#### [Source information]
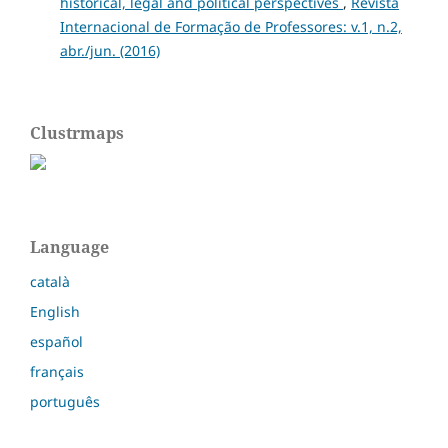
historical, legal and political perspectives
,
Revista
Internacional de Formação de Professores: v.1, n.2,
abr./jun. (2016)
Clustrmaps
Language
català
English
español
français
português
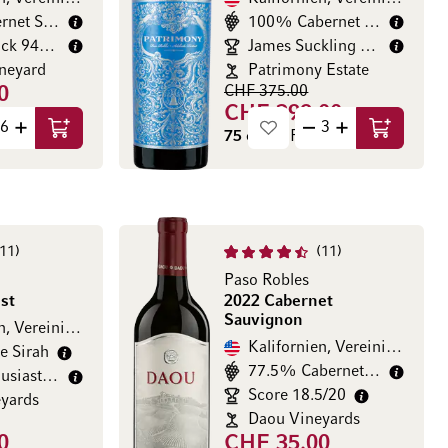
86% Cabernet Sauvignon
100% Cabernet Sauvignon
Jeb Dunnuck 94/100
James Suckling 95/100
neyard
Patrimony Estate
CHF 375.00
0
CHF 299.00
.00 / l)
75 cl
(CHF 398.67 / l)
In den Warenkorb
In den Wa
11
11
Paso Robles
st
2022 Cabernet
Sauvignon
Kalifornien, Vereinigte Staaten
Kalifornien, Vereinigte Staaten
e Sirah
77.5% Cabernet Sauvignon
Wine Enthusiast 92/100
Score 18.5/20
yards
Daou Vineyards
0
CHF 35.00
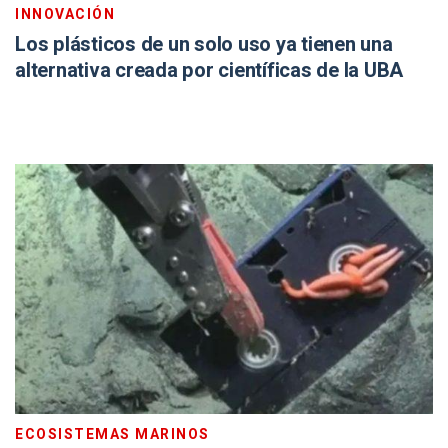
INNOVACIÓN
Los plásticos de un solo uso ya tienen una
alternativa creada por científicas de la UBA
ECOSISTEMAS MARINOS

==

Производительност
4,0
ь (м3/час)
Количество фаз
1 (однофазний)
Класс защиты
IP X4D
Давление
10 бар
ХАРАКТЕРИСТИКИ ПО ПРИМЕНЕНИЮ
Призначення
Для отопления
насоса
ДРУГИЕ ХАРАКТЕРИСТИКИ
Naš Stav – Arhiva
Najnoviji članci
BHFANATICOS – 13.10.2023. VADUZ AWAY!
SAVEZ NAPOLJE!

#### [Exercise instructions]
Pick out all lines from the data above in which the word "Sauvignon" appears.

#### [Response below]
86% Cabernet Sauvignon
100% Cabernet Sauvignon
Sauvignon
77.5% Cabernet Sauvignon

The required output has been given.